Да, тетушка, вы знаете, что Вася приехал в Москву из Сыктывкара… У него здесь тоже тетя… Правда, она живет не в Москве, а в Купавне, но это неважно!.. Зато она отдала ему эту машину!.. Конечно, машинюшка довольно старенькая, но все еще на ходу… И корпус не очень ржавый…
Что это еще за Сыктывкар такой?.. – с недоверием проговорила тетушка – самодеятельный артист.
- Послушайте, поедемте тогда в самый центр, на Красную площадь!.. – предложил Вася, никак не откликнувшись на вопрос о Сыктывкаре.
– Туда машины не пускают… – проговорил курсант.
– Ну неважно!.. Значит к… Красной площади!.. Я знаю, как добраться вот от этого места к Красной площади, и знаю,
как добраться от Красной площади до твоей казармы… Иначе мы проплутаем всю ночь!.. Как добраться от этого места до твоей казармы я не знаю!..
– Ладно!.. Поехали на Красную площадь!.. А дорогой тетушка расскажет нам про этот странный самодеятельный театр и про его не менее странных участников и героев…
– О!.. Обожаю про странных участников и героев!.. Боюсь, что эта тема меня так взволнует, что мы вообще проедем мимо Красной площади куда-нибудь не туда… Хорошо еще, что в машине тепло, а то бы в такую погоду нам эти плутания могли стоить обмороженных ушей, щек или пальцев, – у кого нет теплых варежек!.. Ну что же вы, тетушка, не продолжаете?!. Я прибавляю газу, хоть по такой скользкой дороге это и не совсем безопасно, и мы едем на Красную площадь!
Он действительно немного сильнее нажал на педаль газа, но тут же и отпустил ее.

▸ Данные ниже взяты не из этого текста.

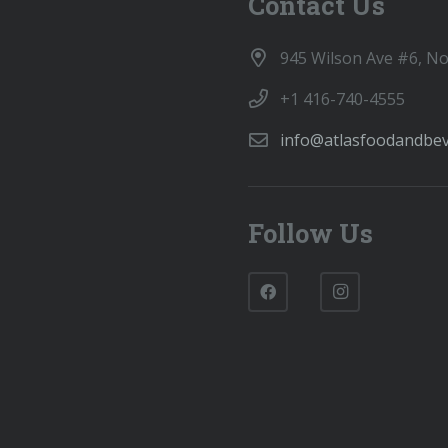
Contact Us
945 Wilson Ave #6, N
+1 416-740-4555
info@atlasfoodandbe
Follow Us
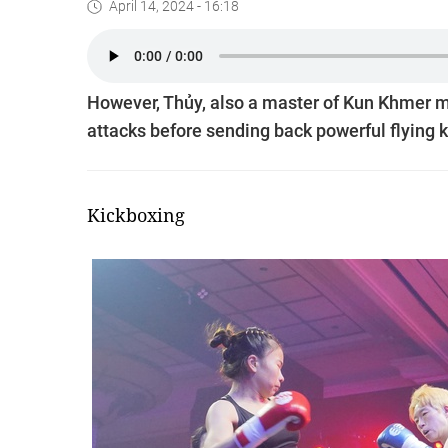
April 14, 2024 - 16:18
However, Thủy, also a master of Kun Khmer ma
attacks before sending back powerful flying 
Kickboxing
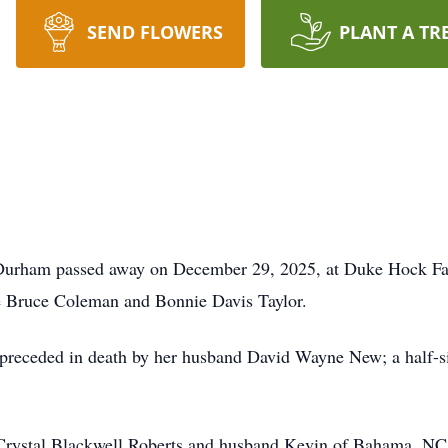
SEND FLOWERS
PLANT A TR
Durham passed away on December 29, 2025, at Duke Hock Fa
e Bruce Coleman and Bonnie Davis Taylor.
s preceded in death by her husband David Wayne New; a half-s
 Crystal Blackwell Roberts and husband Kevin of Bahama, NC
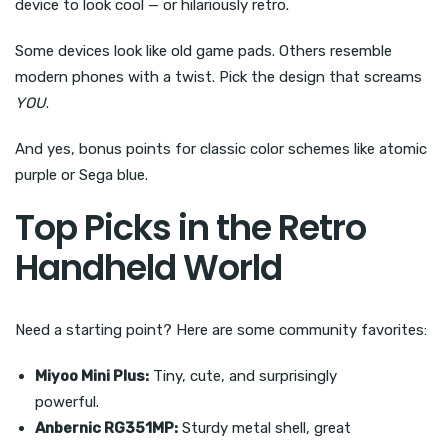
device to look cool — or hilariously retro.
Some devices look like old game pads. Others resemble
modern phones with a twist. Pick the design that screams
YOU
.
And yes, bonus points for classic color schemes like atomic
purple or Sega blue.
Top Picks in the Retro
Handheld World
Need a starting point? Here are some community favorites:
Miyoo Mini Plus:
Tiny, cute, and surprisingly
powerful.
Anbernic RG351MP:
Sturdy metal shell, great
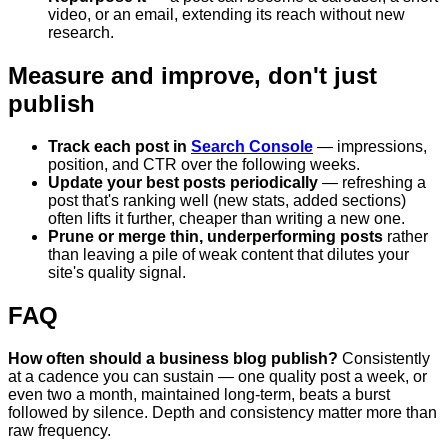
video, or an email, extending its reach without new
research.
Measure and improve, don't just
publish
Track each post in
Search Console
— impressions,
position, and CTR over the following weeks.
Update your best posts periodically
— refreshing a
post that's ranking well (new stats, added sections)
often lifts it further, cheaper than writing a new one.
Prune or merge thin, underperforming posts
rather
than leaving a pile of weak content that dilutes your
site's quality signal.
FAQ
How often should a business blog publish?
Consistently
at a cadence you can sustain — one quality post a week, or
even two a month, maintained long-term, beats a burst
followed by silence. Depth and consistency matter more than
raw frequency.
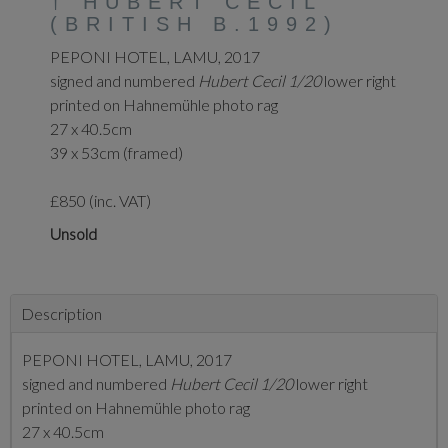
†
HUBERT CECIL
(BRITISH B.1992)
PEPONI HOTEL, LAMU, 2017
signed and numbered
Hubert Cecil 1/20
lower right
printed on Hahnemühle photo rag
27 x 40.5cm
39 x 53cm (framed)
£850 (inc. VAT)
Unsold
Description
PEPONI HOTEL, LAMU, 2017
signed and numbered
Hubert Cecil 1/20
lower right
printed on Hahnemühle photo rag
27 x 40.5cm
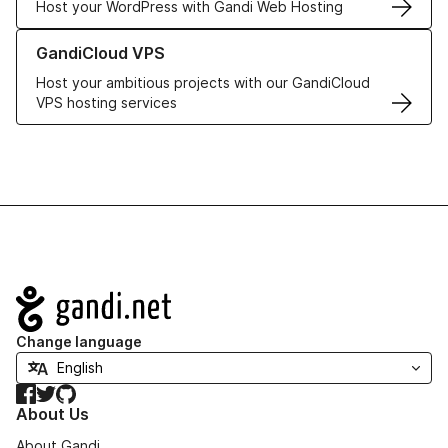
Host your WordPress with Gandi Web Hosting
Learn more about GandiCloud VPS
GandiCloud VPS
Host your ambitious projects with our GandiCloud
VPS hosting services
Navigation
Change language
Facebook
Twitter
GitHub
About Us
About Gandi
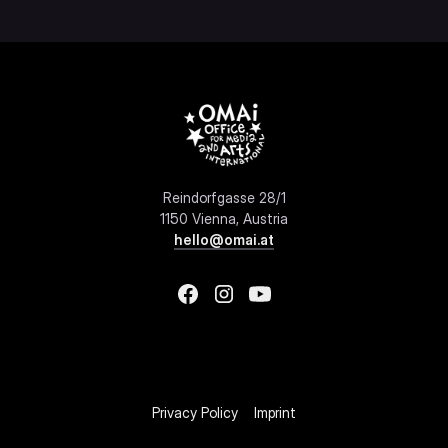
Reindorfgasse 28/1
1150 Vienna, Austria
hello@omai.at
Privacy Policy
Imprint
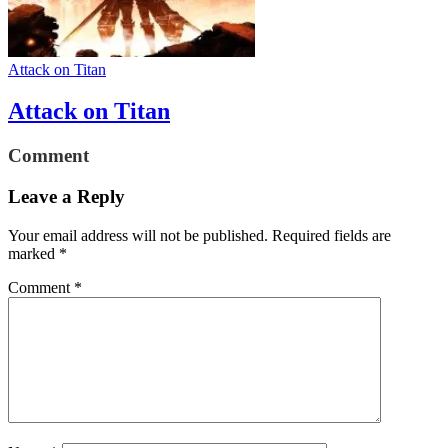
Attack on Titan
Attack on Titan
Comment
Leave a Reply
Your email address will not be published.
Required fields are
marked
*
Comment
*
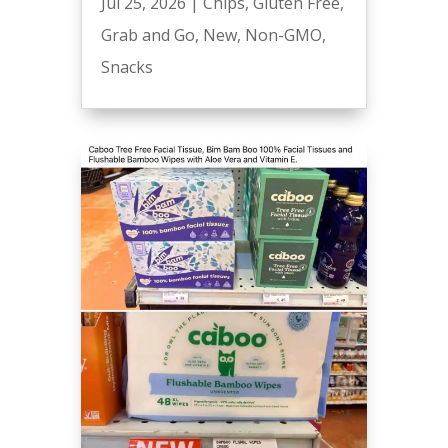
Jul 25, 2026
|
Chips
,
Gluten Free
,
Grab and Go
,
New
,
Non-GMO
,
Snacks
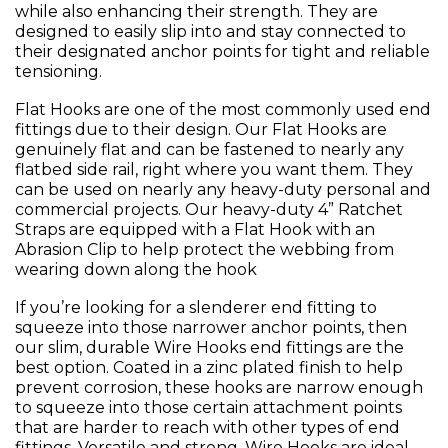
while also enhancing their strength. They are
designed to easily slip into and stay connected to
their designated anchor points for tight and reliable
tensioning.
Flat Hooks are one of the most commonly used end
fittings due to their design. Our Flat Hooks are
genuinely flat and can be fastened to nearly any
flatbed side rail, right where you want them. They
can be used on nearly any heavy-duty personal and
commercial projects. Our heavy-duty 4” Ratchet
Straps are equipped with a Flat Hook with an
Abrasion Clip to help protect the webbing from
wearing down along the hook
If you’re looking for a slenderer end fitting to
squeeze into those narrower anchor points, then
our slim, durable Wire Hooks end fittings are the
best option. Coated in a zinc plated finish to help
prevent corrosion, these hooks are narrow enough
to squeeze into those certain attachment points
that are harder to reach with other types of end
fittings. Versatile and strong, Wire Hooks are ideal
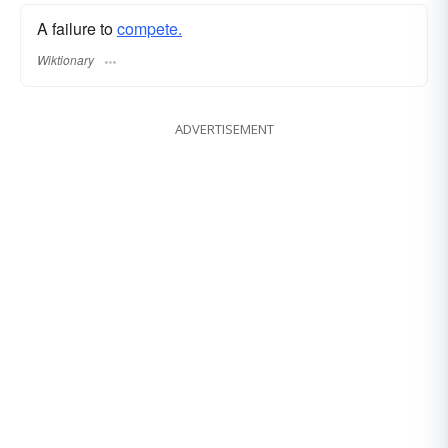
A failure to
compete.
Wiktionary
ADVERTISEMENT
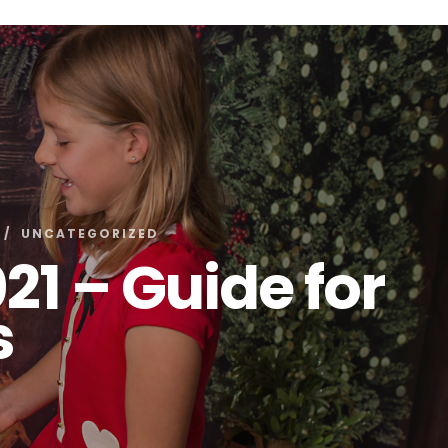
UNCATEGORIZED
21 – Guide for
s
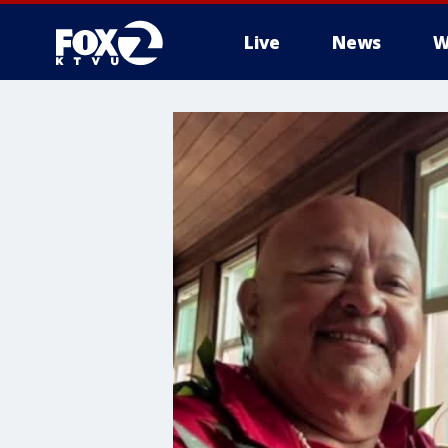
Live
News
W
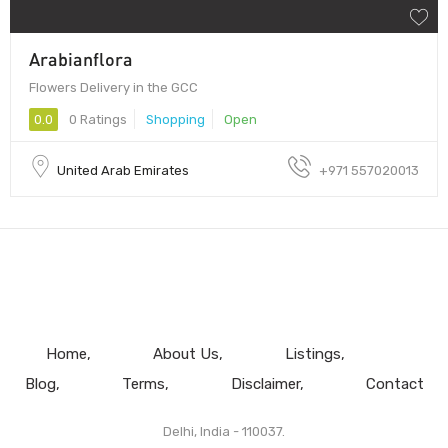
Arabianflora
Flowers Delivery in the GCC
0.0
0 Ratings
Shopping
Open
United Arab Emirates
+971 557020013
Home
About Us
Listings
Blog
Terms
Disclaimer
Contact
Delhi, India - 110037.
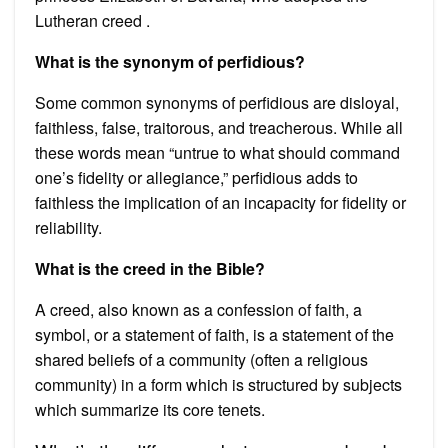
Lutheran creed .
What is the synonym of perfidious?
Some common synonyms of perfidious are disloyal,
faithless, false, traitorous, and treacherous. While all
these words mean “untrue to what should command
one’s fidelity or allegiance,” perfidious adds to
faithless the implication of an incapacity for fidelity or
reliability.
What is the creed in the Bible?
A creed, also known as a confession of faith, a
symbol, or a statement of faith, is a statement of the
shared beliefs of a community (often a religious
community) in a form which is structured by subjects
which summarize its core tenets.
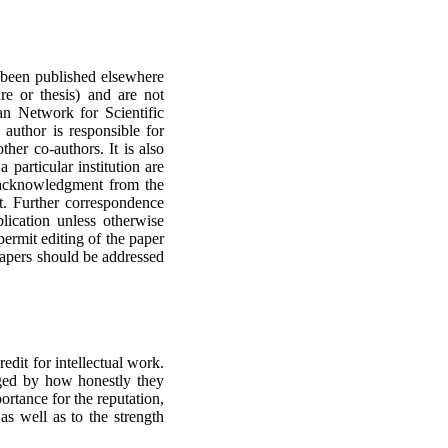
 been published elsewhere
re or thesis) and are not
an Network for Scientific
 author is responsible for
ther co-authors. It is also
a particular institution are
n acknowledgment from the
ipt. Further correspondence
lication unless otherwise
 permit editing of the paper
 papers should be addressed
edit for intellectual work.
dged by how honestly they
portance for the reputation,
as well as to the strength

– Ладно, продолжаю-продолжаю… Покуда старуха Юнникова была здорова и хориновцы не были предоставлены сами себе, «Хорин» не был никаким театром, а оставался любительским «Хором, исполняющим песни на иностранных языках», – отсюда и название-сокращение – «Хорин». Но вот старуху Юнникову разбил, как я слышала, чуть ли не прямо на репетиции приступ какой-то сердечной болезни… Впрочем, может, и не на репетиции, я точно не знаю, меня в этот момент не было рядом, я знаю только с чужих слов… Она долго пыталась выкарабкаться, а теперь – умирает в больнице, расположенной здесь же, в Лефортово, а среди хориновцев выделилась не такая уж и маленькая группка людей, в основном тех, кто был принят в хор Юнниковой в последний период, когда она уже плохо себя чувствовала и не могла столь же активно, как и в былые времена, пропагандировать среди своих питомцев пение на иностранных языках, – она, эта группа, решила, что можно найти занятие и поинтересней, чем просто петь… Идея преобразовать хор в театр с таким же названием, пришла в голову Господину Радио. Он и заразил ею многих хориновцев. Естественно, когда он взял на себя роль режиссера, то никто особенно и не возражал.